(Excerpted data begins)
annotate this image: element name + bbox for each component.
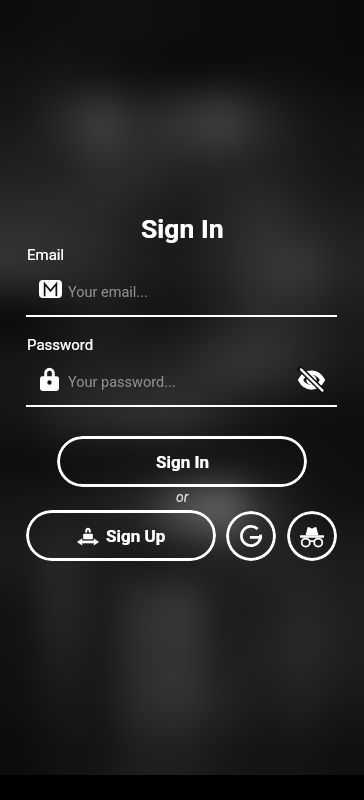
staticText: or xyxy=(176,489,189,505)
staticText: Sign In xyxy=(141,213,224,244)
button[interactable]: Sign In xyxy=(57,436,307,487)
staticText: Your password... xyxy=(68,374,176,391)
button[interactable]: Continue as guest xyxy=(287,511,337,561)
staticText: Sign In xyxy=(156,452,209,472)
button[interactable]: Sign in with Google xyxy=(226,511,276,561)
staticText: Your email... xyxy=(68,284,148,301)
button[interactable]: Sign Up xyxy=(26,510,216,561)
staticText: Sign Up xyxy=(106,526,166,546)
staticText: Password xyxy=(27,336,94,354)
staticText: Email xyxy=(27,246,65,264)
button[interactable]: Show password xyxy=(299,369,324,391)
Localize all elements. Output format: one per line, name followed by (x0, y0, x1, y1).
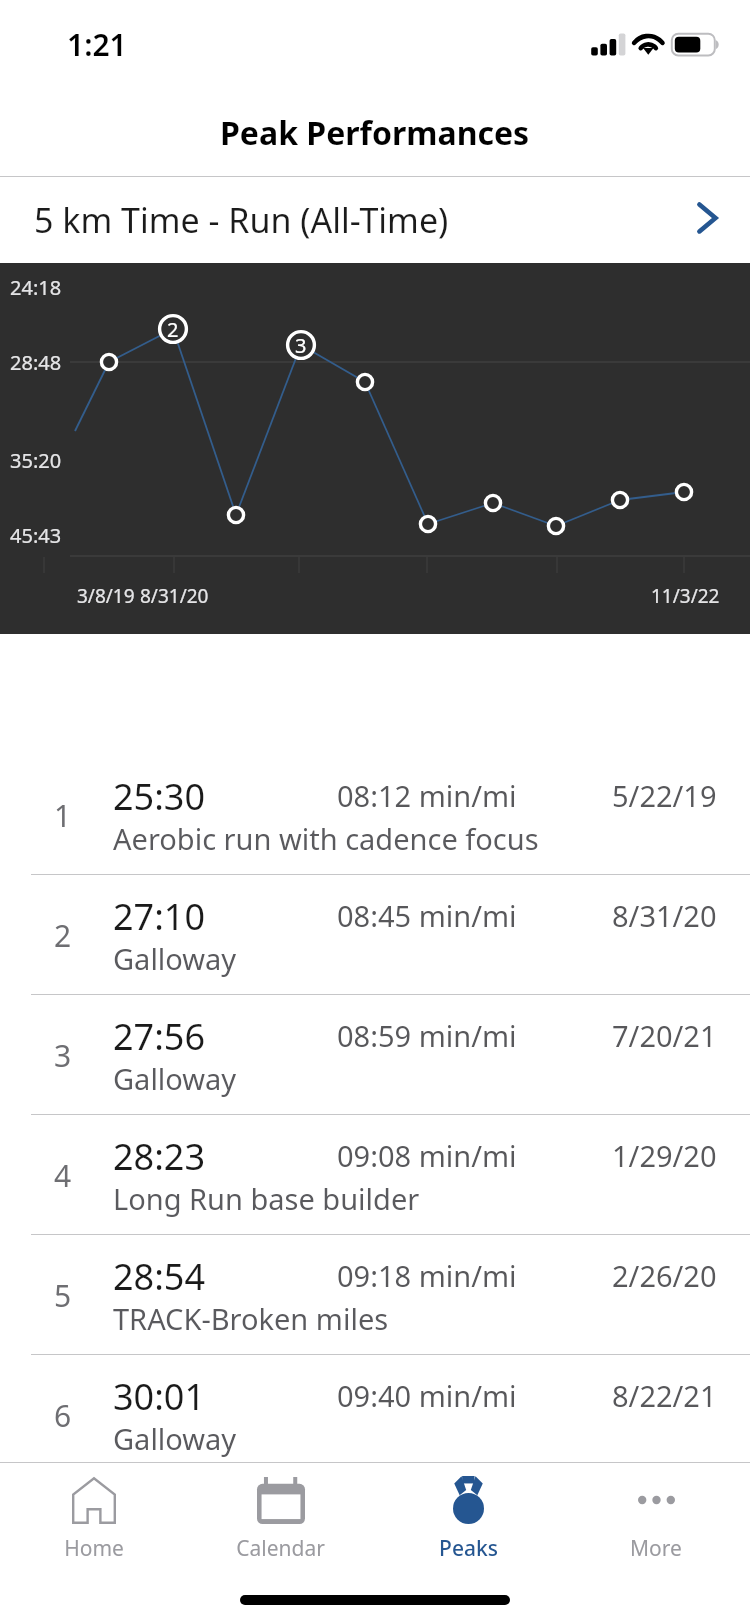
(Excerpted data ends)
Exercise instructions
Give back the whole listing exactly as written. Do not include any picture.

Solution for this problem
annotate this image: element name + bbox for each component.
staticText: or xyxy=(176,489,189,505)
staticText: Sign In xyxy=(141,213,224,244)
button[interactable]: Sign In xyxy=(57,436,307,487)
staticText: Your password... xyxy=(68,374,176,391)
button[interactable]: Continue as guest xyxy=(287,511,337,561)
staticText: Sign In xyxy=(156,452,209,472)
button[interactable]: Sign in with Google xyxy=(226,511,276,561)
staticText: Your email... xyxy=(68,284,148,301)
button[interactable]: Sign Up xyxy=(26,510,216,561)
staticText: Sign Up xyxy=(106,526,166,546)
staticText: Password xyxy=(27,336,94,354)
staticText: Email xyxy=(27,246,65,264)
button[interactable]: Show password xyxy=(299,369,324,391)
Localize all elements. Output format: one per line, name followed by (x0, y0, x1, y1).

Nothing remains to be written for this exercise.